How the SIC approached Brinsa’s leniency application is of note. Brinsa and its associated individuals were exempted from paying the fines imposed in the sodium hydroxide cartel, winning immunity after admitting the company’s participation in the anti-competitive conduct and cooperating with the SIC’s investigation. However, Brinsa only received a fine reduction for the chlorine cartel. SIC stripped the company of full immunity because during the course of the investigation it openly disputed facts that it had previously acknowledged when reporting the cartel, in particular relating to the duration of the infringement.
The U.S. Federal Trade Commission (FTC) has ordered a remedy to resolve concerns that BMS’s USD74bn acquisition of Celgene would harm consumers in the U.S. market for oral treatments for moderate-to-severe psoriasis. In particular, the FTC alleges that the deal would create a monopoly by eliminating future competition between the parties – that, absent the transaction, BMS’s pipeline product, considered the most advanced oral treatment for the condition, would likely be the next market entrant and compete directly with Celgene-owned Otezla, the most popular oral treatment in the U.S. And market entry would not address the antitrust concerns as any new competitors would face lengthy delays for both drug development and FDA approval.
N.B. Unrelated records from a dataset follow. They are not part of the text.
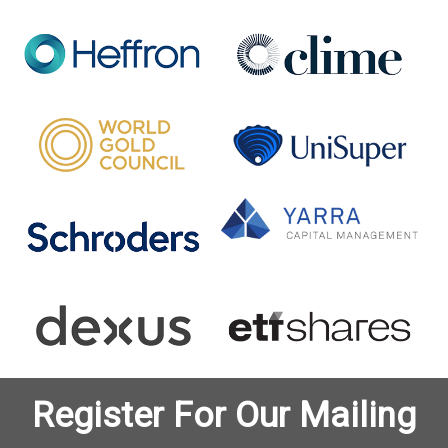
Register For Our Mailing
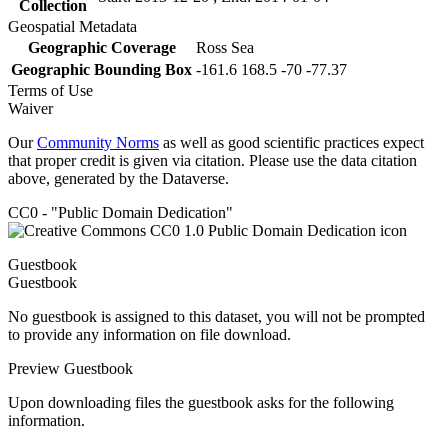
Collection
Geospatial Metadata
Geographic Coverage
Ross Sea
Geographic Bounding Box
-161.6 168.5 -70 -77.37
Terms of Use
Waiver
Our
Community Norms
as well as good scientific practices expect
that proper credit is given via citation. Please use the data citation
above, generated by the Dataverse.
CC0 - "Public Domain Dedication"
Guestbook
Guestbook
No guestbook is assigned to this dataset, you will not be prompted
to provide any information on file download.
Preview Guestbook
Upon downloading files the guestbook asks for the following
information.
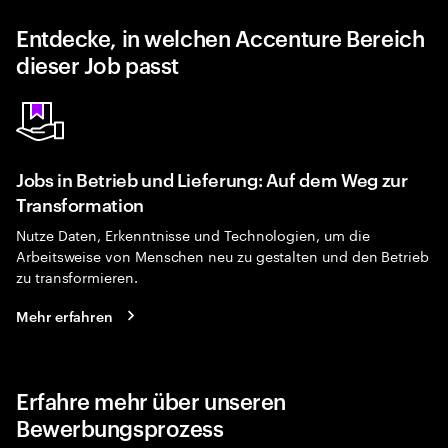
Entdecke, in welchen Accenture Bereich
dieser Job passt
Jobs in Betrieb und Lieferung: Auf dem Weg zur
Transformation
Nutze Daten, Erkenntnisse und Technologien, um die
Arbeitsweise von Menschen neu zu gestalten und den Betrieb
zu transformieren.
Mehr erfahren
Erfahre mehr über unseren
Bewerbungsprozess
Unsurprisingly the FTC has sought a structural remedy. These are common in U.S. life sciences mergers involving drug portfolio overlaps. But the solution stands out as amounting to the largest divestiture that the FTC or the U.S. Department of Justice has ever required in a merger enforcement matter: the sale of Celgene’s worldwide Otezla business, including its regulatory approvals, intellectual property, contracts and inventory, for USD13.4bn to Amgen within ten days of completion. Interestingly, though the parties shared a market-to-pipeline overlap, they were required to divest Celgene’s much more lucrative on-market product instead of BMS’s pipeline product. The proposed consent order also provides for FTC monitoring and a potential divestment trustee, which are common in U.S. upfront buyer remedies. Also of note, the FTC vote to accept the order was three to two, with the two Democratic Commissioners ruing what they consider to be a failure to adequately review the competitive effect of the merger and the limits to the FTC’s current analytical approach of addressing pharmaceutical mergers solely on the basis of drug-to-drug overlaps.